Confusa, Gonzalez lhe disse que não, não tinha problemas de memória, tirando sua dificuldade em decorar matérias na escola.

“E se fosse algo tremendamente assustador, tipo alguma coisa que tivesse um impacto emocional forte?”, perguntou o psicólogo.

Gonzalez disse que não. Ela se lembrava perfeitamente de coisas traumáticas que lhe haviam acontecido no passado. Como poderia esquecer um assassinato?

“Não entendo”, ela disse ao psicólogo. “Afinal, esse não é um assunto do qual eu não falaria nada. Não estou querendo dizer que sou perfeita. Já cometi meus pecadinhos. Mas estamos falando em matar uma idosa.”

Ela foi detida e indiciada mesmo assim. Gonzalez tinha sangue tipo B. Assim a investigação finalmente foi encerrada.

Gonzalez não contestou a acusação. Winslow, o colega de escola de Taylor, fez o mesmo. Taylor, Dean e Shelden se confessaram culpados.

Quanto a White, ele havia se declarado inocente desde o início.

Na noite em que foi detido, sua primeira pergunta foi “por que sou suspeito de um homicídio?”. Ele disse que não conhecia nenhuma Helen Wilson e não tinha conhecimento de nenhum homicídio.

“Você está tendo dificuldade em se lembrar”, sugeriu o detetive que o estava interrogando, segundo a transcrição. “Talvez seja porque você não queira se lembrar, não? Que tal, Joe –será que não é isso?”

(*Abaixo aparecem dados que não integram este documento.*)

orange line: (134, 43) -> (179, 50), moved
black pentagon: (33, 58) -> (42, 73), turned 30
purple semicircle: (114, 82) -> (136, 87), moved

Não, White reiterou várias vezes. “Nunca estive naquele apartamento.”

Os detetives ameaçaram fazer exames em seu sangue, cabelos e sêmen para provar sua culpa. White prometeu que os exames provariam sua inocência.

Mas ele teria que esperar quase duas décadas.

Um tribunal rejeitou o pedido do próprio White para a realização de exames de DNA, e foi apenas em 2007 que a Suprema Corte do Nebraska autorizou os procedimentos.

Esse exame acabou levando White e seus cinco corréus a serem inocentados.

Naquele momento, o suspeito real, identificado por exames de DNA, já tinha morrido.

O sêmen e sangue encontrados no local do crime correspondiam aos de Bruce Allen Smith, antigo morador da cidade de Beatrice, morto em 1992.